(Work instruction) Once you find the line with "nores platform conventions does not get a" in the data below, transcribe exactly each line from there to the line with "when you stick", inclusive, and nothing else. Drop the pictures.

Page-level text extractions:
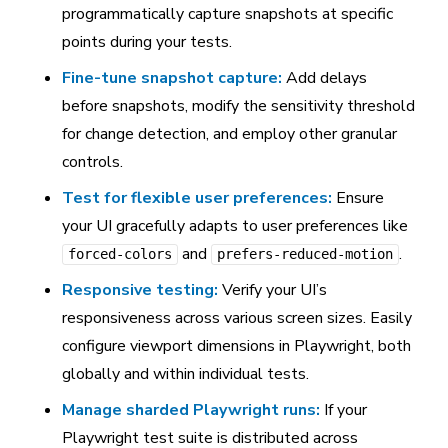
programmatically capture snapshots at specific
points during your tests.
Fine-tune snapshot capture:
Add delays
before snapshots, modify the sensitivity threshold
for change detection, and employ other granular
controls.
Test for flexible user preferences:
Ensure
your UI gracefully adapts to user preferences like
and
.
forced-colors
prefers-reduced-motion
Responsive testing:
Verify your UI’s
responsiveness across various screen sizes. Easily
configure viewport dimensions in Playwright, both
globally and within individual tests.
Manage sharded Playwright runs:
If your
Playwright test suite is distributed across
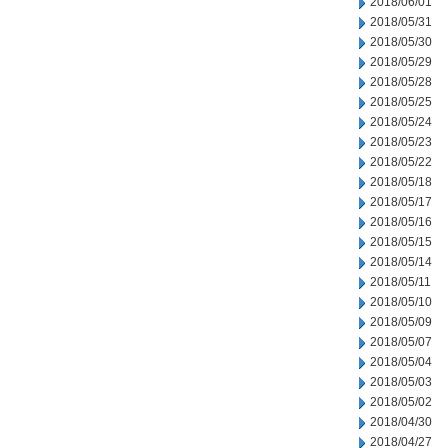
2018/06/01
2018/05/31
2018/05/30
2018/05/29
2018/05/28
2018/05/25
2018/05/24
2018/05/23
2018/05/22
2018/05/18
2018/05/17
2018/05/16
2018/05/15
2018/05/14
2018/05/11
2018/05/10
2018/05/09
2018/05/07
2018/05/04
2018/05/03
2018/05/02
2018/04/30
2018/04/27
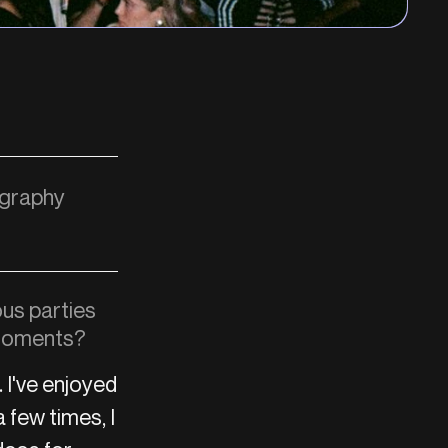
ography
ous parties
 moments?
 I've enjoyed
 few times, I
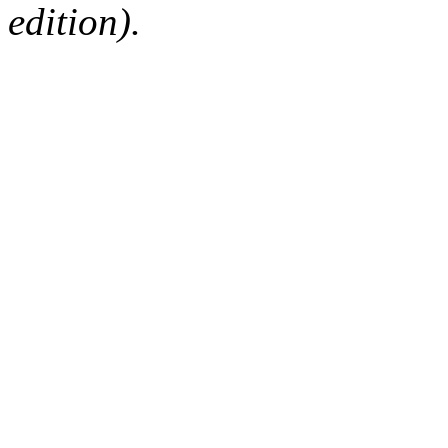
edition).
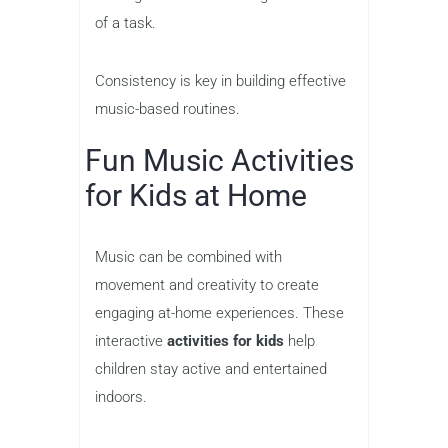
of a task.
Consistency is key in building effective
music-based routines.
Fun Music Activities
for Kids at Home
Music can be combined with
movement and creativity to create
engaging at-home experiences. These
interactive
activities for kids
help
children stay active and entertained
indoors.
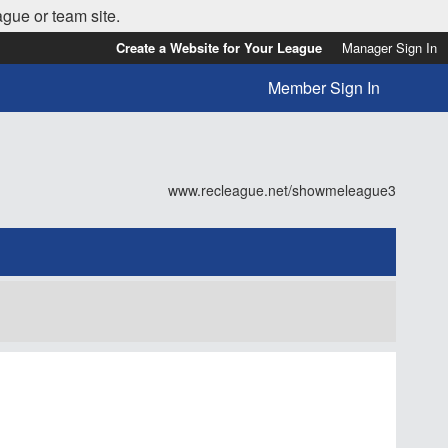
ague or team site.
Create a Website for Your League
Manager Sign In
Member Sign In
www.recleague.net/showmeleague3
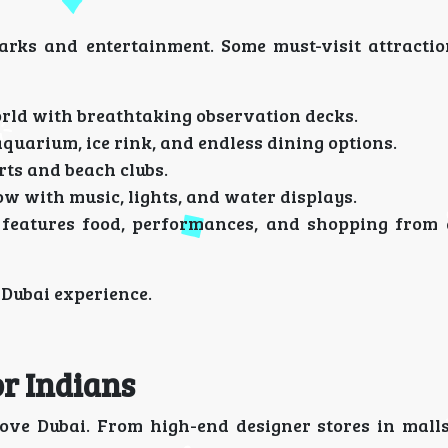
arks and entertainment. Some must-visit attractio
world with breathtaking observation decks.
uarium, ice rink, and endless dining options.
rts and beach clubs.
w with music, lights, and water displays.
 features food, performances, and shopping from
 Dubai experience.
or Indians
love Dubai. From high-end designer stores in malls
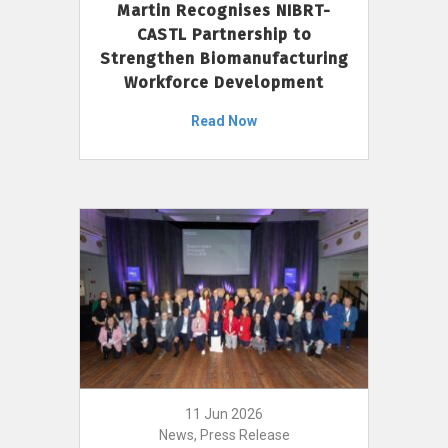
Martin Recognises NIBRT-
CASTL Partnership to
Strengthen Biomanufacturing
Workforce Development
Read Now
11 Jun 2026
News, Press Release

* * *

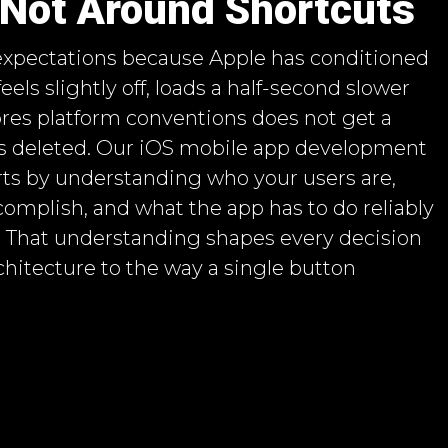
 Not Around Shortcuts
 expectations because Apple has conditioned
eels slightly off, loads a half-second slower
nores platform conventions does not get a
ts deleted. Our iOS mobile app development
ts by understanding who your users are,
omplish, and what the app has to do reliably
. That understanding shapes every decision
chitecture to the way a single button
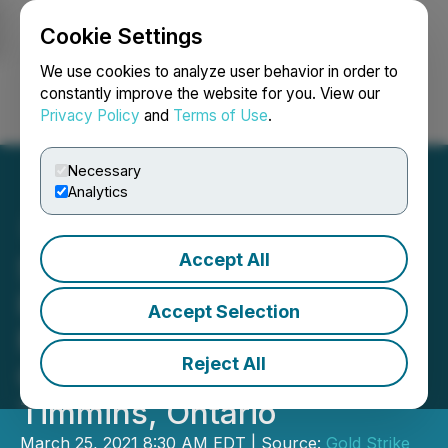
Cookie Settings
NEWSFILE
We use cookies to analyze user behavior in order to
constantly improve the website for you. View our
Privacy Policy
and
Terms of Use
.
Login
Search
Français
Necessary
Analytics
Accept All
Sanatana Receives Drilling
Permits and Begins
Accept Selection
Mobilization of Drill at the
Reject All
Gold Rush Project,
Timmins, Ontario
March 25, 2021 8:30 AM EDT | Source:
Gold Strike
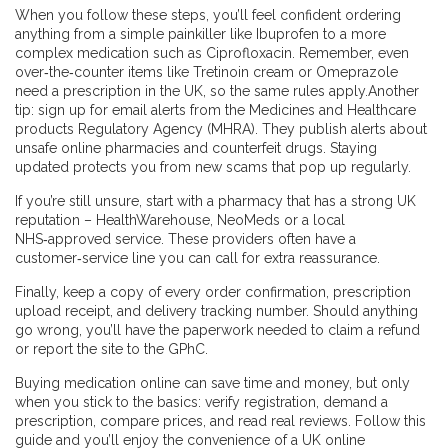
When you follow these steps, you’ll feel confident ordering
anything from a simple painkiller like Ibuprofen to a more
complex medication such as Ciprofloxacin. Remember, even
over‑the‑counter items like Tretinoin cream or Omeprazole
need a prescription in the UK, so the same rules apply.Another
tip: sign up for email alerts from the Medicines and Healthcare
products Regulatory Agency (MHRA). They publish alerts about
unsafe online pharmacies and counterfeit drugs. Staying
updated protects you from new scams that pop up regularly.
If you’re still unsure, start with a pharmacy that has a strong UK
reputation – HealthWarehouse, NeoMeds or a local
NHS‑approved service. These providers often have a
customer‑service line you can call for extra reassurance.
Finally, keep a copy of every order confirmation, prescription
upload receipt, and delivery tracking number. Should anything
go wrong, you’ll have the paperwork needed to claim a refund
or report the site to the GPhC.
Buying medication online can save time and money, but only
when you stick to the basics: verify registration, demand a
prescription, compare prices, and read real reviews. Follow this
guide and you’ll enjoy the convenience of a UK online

--

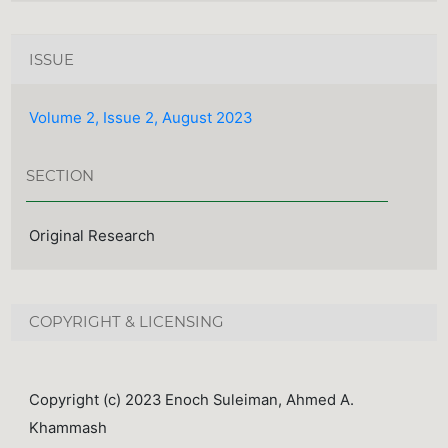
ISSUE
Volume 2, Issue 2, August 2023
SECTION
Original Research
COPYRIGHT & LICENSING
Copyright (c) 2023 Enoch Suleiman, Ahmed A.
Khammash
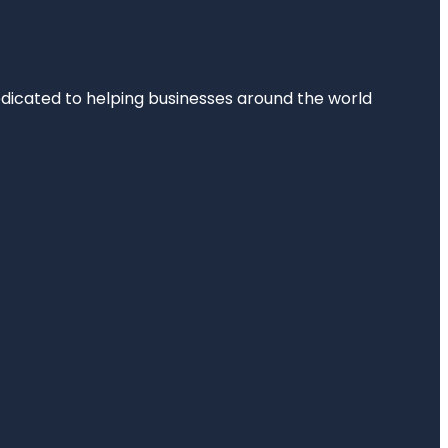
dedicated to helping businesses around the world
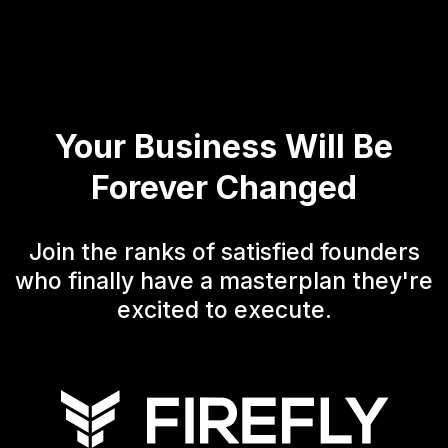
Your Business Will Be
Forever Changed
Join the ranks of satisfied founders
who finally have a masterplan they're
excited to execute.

(Solved exercise)
nores platform conventions does not get a
ts deleted. Our iOS mobile app development
ts by understanding who your users are,
omplish, and what the app has to do reliably
. That understanding shapes every decision
chitecture to the way a single button
Cookie Settings
NEWSFILE
We use cookies to analyze user behavior in order to
constantly improve the website for you. View our
Privacy Policy
and
Terms of Use
.
Login
Search
Français
Necessary
Analytics
Accept All
Sanatana Receives Drilling
Permits and Begins
Accept Selection
Mobilization of Drill at the
Reject All
Gold Rush Project,
Timmins, Ontario
March 25, 2021 8:30 AM EDT | Source:
Gold Strike
When you follow these steps, you’ll feel confident ordering
anything from a simple painkiller like Ibuprofen to a more
complex medication such as Ciprofloxacin. Remember, even
over‑the‑counter items like Tretinoin cream or Omeprazole
need a prescription in the UK, so the same rules apply.Another
tip: sign up for email alerts from the Medicines and Healthcare
products Regulatory Agency (MHRA). They publish alerts about
unsafe online pharmacies and counterfeit drugs. Staying
updated protects you from new scams that pop up regularly.
If you’re still unsure, start with a pharmacy that has a strong UK
reputation – HealthWarehouse, NeoMeds or a local
NHS‑approved service. These providers often have a
customer‑service line you can call for extra reassurance.
Finally, keep a copy of every order confirmation, prescription
upload receipt, and delivery tracking number. Should anything
go wrong, you’ll have the paperwork needed to claim a refund
or report the site to the GPhC.
Buying medication online can save time and money, but only
when you stick to the basics: verify registration, demand a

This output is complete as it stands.